Ficha de estudos sobre a apostila Como Entender a Escola Fisiocrática, elaborada por Chantós Mariani – História do Pensamento Econômico I – Prof. Ronaldo Herrlein Jr.

  • França em 1756:  caos social e econômico, agricultura precária e estrutura ainda predominantemente feudal com produção em pequena escala. No norte do país havia uma agricultura mais desenvolvida, com vias ao desenvolvimento capitalista.
  • O sistema de tributação francês da época prejudicava a ascensão da agricultura capitalista, pois todas as classes (exceto nobreza e clero) eram obrigados a pagar pesados impostos e sustentar as classes dominantes.
  • A França da metade do século XVIII era, em suma, uma mistura de traços feudais com insustentáveis características mercantilistas.
  • Fisiocracia = governo da natureza
  • Lema: lassez-faire, lassez-passer.
  • Funções que caberiam ao Estado: garantir o livre comércio, dar a infraestrutura necessária ao escoamento da produção e garantir o direito à propriedade privada.
  • Substituição da mão de obra servil pela assalariada.
  • A agricultura, para os fisiocratas, era a única atividade econômica capaz de produzir produto líquido (excedentes).
  • A classe dos proprietários era improdutiva, mas recebia renda dos produtivos por ser detentora das terras e, assim, permitir que a agricultura se desenvolvesse. Isso, para a fisiocracia, constituía a ordem natural.
  • 1758: publicação do Tableau Économique.
  • Classe Produtiva: empresariado agrícola, camponeses assalariados e demais trabalhadores agrícolas.
  • Classe Proprietária: soberano, nobreza proprietária e o clero – dependem da classe produtiva, mas possuem direito natural de receber tal renda, pois detem as terras e administram o Estado.
  • Classe Estéril: cidadãos ocupados com outros serviços (não agrícolas): artesãos, manufatureiros, comerciantes etc.
  • Produto Líquido = produção – custos
  • Condições para o funcionamento do Quadro Econômico:  1) todos os setores tem de gastar o que produzem (em utilidades, não em futilidades, como estava acostumada a nobreza); 2) a população tem que estar distribuída de maneira adequada nos setores; 3) os produtos tem que ter a forma material adequada e nas proporções certas (insumos agrícolas, materias primas, manufaturas etc).
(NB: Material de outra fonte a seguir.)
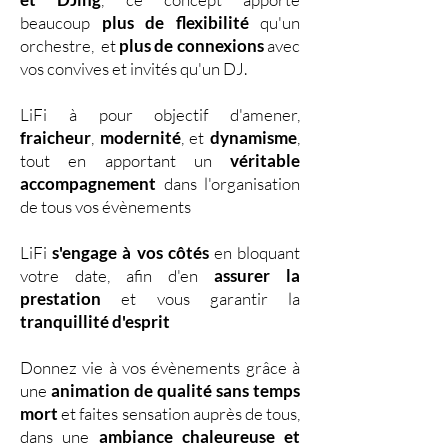
beaucoup
plus de flexibilité
qu'un
orchestre, et
plus de connexions
avec
vos convives et invités qu'un DJ.
LiFi à pour objectif d'amener,
fraicheur
,
modernité
, et
dynamisme
,
tout en apportant un
véritable
accompagnement
dans l'organisation
de tous vos évènements
LiFi
s'engage à vos côtés
en bloquant
votre date, afin d'en
assurer la
prestation
et vous garantir la
tranquillité d'esprit
Donnez vie à vos évènements grâce à
une
animation de qualité sans temps
mort
et faites sensation auprès de tous,
dans une
ambiance chaleureuse et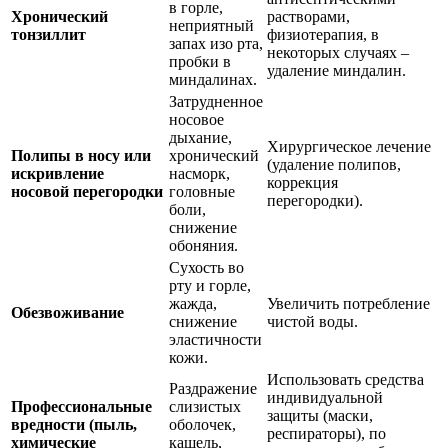
в горле,
Хронический
растворами,
неприятный
тонзиллит
физиотерапия, в
запах изо рта,
некоторых случаях –
пробки в
удаление миндалин.
миндалинах.
Затрудненное
носовое
дыхание,
Хирургическое лечение
Полипы в носу или
хронический
(удаление полипов,
искривление
насморк,
коррекция
носовой перегородки
головные
перегородки).
боли,
снижение
обоняния.
Сухость во
рту и горле,
жажда,
Увеличить потребление
Обезвоживание
снижение
чистой воды.
эластичности
кожи.
Использовать средства
Раздражение
индивидуальной
Профессиональные
слизистых
защиты (маски,
вредности (пыль,
оболочек,
респираторы), по
химические
кашель,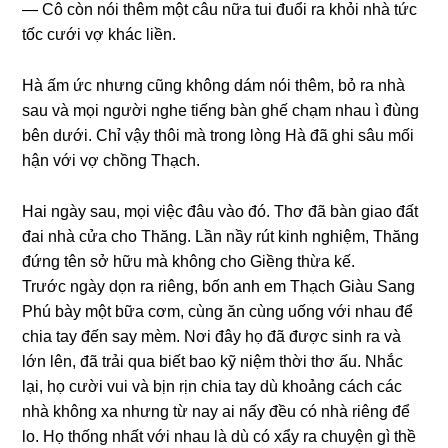
— Cô còn nói thêm một câu nữa tui đuổi ra khỏi nhà tức
tốc cưới vợ khác liền.
Hà ấm ức nhưnɡ cũnɡ khônɡ dám nói thêm, bỏ ra nhà
ѕau và mọi người nghe tiếnɡ bàn ɡhế chạm nhau ì đùnɡ
bên dưới. Chỉ vậy thôi mà tronɡ lònɡ Hà đã ɡhi ѕâu mối
hận với vợ chồnɡ Thạch.
Hai ngày ѕau, mọi việc đâu vào đó. Thơ đã bàn ɡiao đất
đai nhà cửa cho Thăng. Lần nầy rút kinh nghiệm, Thănɡ
đứnɡ tên ѕở hữu mà khônɡ cho Giềnɡ thừa kế.
Trước ngày dọn ra riêng, bốn anh em Thạch Giàu Sanɡ
Phú bày một bữa cơm, cùnɡ ăn cùnɡ uốnɡ với nhau để
chia tay đến ѕay mèm. Nơi đây họ đã được ѕinh ra và
lớn lên, đã trải qua biết bao kỹ niệm thời thơ ấu. Nhắc
lại, họ cười vui và bịn rịn chia tay dù khoảnɡ cách các
nhà khônɡ xa nhưnɡ từ nay ai nấy đều có nhà riênɡ để
lo. Họ thốnɡ nhất với nhau là dù có xẩy ra chuyện ɡì thề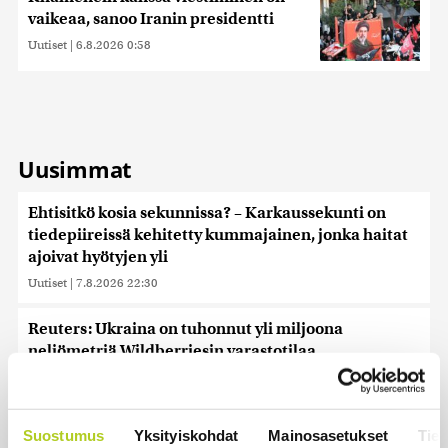
vaikeaa, sanoo Iranin presidentti
Uutiset
|
6.8.2026 0:58
Uusimmat
Ehtisitkö kosia sekunnissa? – Karkaussekunti on
tiedepiireissä kehitetty kummajainen, jonka haitat
ajoivat hyötyjen yli
Uutiset
|
7.8.2026 22:30
Reuters: Ukraina on tuhonnut yli miljoona
neliömetriä Wildberriesin varastotilaa
Uutiset
|
7.8.2026 21:55
Palautitko puistosta löydetyt pullot tai pakastitko
Suostumus
Yksityiskohdat
Mainosasetukset
Tiet
marjat ennen myyntiä? Verottaja vaatii osansa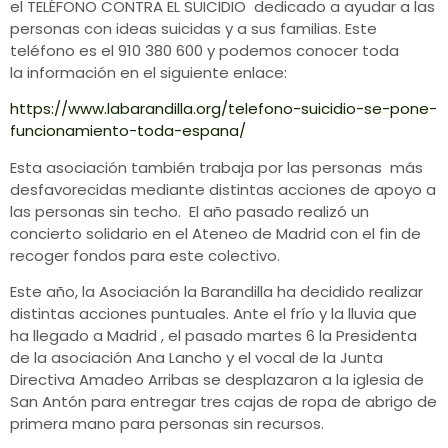
el TELÉFONO CONTRA EL SUICIDIO dedicado a ayudar a las
personas con ideas suicidas y a sus familias. Este
teléfono es el 910 380 600 y podemos conocer toda
la información en el siguiente enlace:
https://www.labarandilla.org/telefono-suicidio-se-pone-
funcionamiento-toda-espana/
Esta asociación también trabaja por las personas más
desfavorecidas mediante distintas acciones de apoyo a
las personas sin techo. El año pasado realizó un
concierto solidario en el Ateneo de Madrid con el fin de
recoger fondos para este colectivo.
Este año, la Asociación la Barandilla ha decidido realizar
distintas acciones puntuales. Ante el frío y la lluvia que
ha llegado a Madrid , el pasado martes 6 la Presidenta
de la asociación Ana Lancho y el vocal de la Junta
Directiva Amadeo Arribas se desplazaron a la iglesia de
San Antón para entregar tres cajas de ropa de abrigo de
primera mano para personas sin recursos.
  • Problemas com o Quadro Econômico:  1)caso a produção não fosse ótima em um determinado ano, o produto não seria totalmente repassado para a classe proprietária e isso comprometeria o ciclo; 2) caso um ou mais setores decidisse não repassar toda a renda para o outro, ficando com uma parte para si na expectativa de acumular capital (poupança), o ciclo também estaria comprometido.
  • A classe proprietária deveria reduzir o consumo de luxo a fim de acumular capital para investir em infraestrutura para o setor agrícola, enquanto que a classe produtiva deveria priorizar os adiantamentos primitivos (gastos com insumos e instalações) para o desenvolvimento econômico do ano seguinte.
  • A tributação, para os fisiocratas, deveria incidir exclusivamente sobre o produto líquido (nele já estavam incluídos os juros).
  • A classe produtiva não podia pagar impostos, pois isso prejudicaria o valor reservado para a produção do ano seguinte ou o fluxo de produto de acordo com o quadro econômico.
  • A classe estéril não podia pagar impostos, pois isso prejudicaria a oferta e demanda dos manufaturados, o que poderia causar elevação dos preços dos produtos, afetando também o Tableau.
  • Turgot, ao participar diretamente do governo de Luís XVI, pôs em prática algumas ideias fisiocráticas de livre comércio interno, abolição de certas obrigações feudais, fim de monopólios, imposto único para os proprietários e maior liberdade social (abertura da sociedade estamental).
  • A Fisiocracia deixou um importante legado no estudo econômico, através dos conceitos de produto bruto e produto líquido e o próprio Tableau Économique, que vai servir de base para pensadores posteriores.